The relevant medical specialist is a urologist or oncologist.
Additional diagnoses that are covered by this SOP
- Adenocarcinoma of the prostate
- Carcinoma of the prostate
Conditions that are excluded from this SOP
- Benign prostatic hypertrophy*/hyperplasia
- Carcinoid of the prostate #
- Non-Hodgkin's lymphoma of the prostate*
- Prostatic intraepithelial neoplasia (PIN) #
- Secondary/metastatic cancer involving the prostate (code to primary cancer site)

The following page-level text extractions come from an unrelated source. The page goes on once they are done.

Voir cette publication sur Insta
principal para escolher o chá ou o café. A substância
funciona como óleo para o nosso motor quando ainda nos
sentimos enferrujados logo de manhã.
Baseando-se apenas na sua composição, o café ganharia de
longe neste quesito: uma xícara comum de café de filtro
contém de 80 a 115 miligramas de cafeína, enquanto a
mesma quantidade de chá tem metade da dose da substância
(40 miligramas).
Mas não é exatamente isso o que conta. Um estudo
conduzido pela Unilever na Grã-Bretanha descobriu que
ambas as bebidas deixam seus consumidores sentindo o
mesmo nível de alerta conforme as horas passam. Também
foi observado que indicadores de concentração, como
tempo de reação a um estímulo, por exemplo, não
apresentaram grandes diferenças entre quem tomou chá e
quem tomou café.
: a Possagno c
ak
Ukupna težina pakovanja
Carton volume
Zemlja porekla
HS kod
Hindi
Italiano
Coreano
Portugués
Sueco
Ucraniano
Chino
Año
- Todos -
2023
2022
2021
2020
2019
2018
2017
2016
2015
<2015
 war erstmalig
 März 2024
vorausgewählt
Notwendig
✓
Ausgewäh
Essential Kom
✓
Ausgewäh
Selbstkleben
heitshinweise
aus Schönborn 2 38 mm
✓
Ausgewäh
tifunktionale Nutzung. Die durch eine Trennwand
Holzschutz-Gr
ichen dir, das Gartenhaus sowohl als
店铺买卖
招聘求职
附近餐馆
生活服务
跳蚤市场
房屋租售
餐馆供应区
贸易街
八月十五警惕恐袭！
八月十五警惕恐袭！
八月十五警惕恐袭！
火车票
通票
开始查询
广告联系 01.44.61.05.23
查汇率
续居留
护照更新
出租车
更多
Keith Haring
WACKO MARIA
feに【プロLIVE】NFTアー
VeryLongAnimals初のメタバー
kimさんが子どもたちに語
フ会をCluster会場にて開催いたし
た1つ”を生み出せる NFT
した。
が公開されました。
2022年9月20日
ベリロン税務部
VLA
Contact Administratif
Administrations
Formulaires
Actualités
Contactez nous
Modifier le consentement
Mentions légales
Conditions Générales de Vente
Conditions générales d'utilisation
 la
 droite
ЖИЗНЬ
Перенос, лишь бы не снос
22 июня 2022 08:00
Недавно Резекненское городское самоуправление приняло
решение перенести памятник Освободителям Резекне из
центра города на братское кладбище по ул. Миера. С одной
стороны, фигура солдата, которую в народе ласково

- Soft tissue sarcoma of the prostate*
* another SOP applies - the SOP has the same name unless otherwise specified
# non-SOP condition
Clinical onset will typically coincide with date of diagnosis or date of provisional diagnosis (subsequently confirmed) based on clinical examination. The presence of prior urinary symptoms will generally not provide a basis for establishing a clinical onset, as a range of other conditions could be responsible. Prostatic-specific antigen level is not a reliable indicator of prostate cancer - an elevated level in most cases does not provide a basis for establishing a clinical onset.
Prostate cancer has a very variable course and prognosis. Establishing whether worsening beyond the normal course of the disease has occurred will generally require expert medical opinion.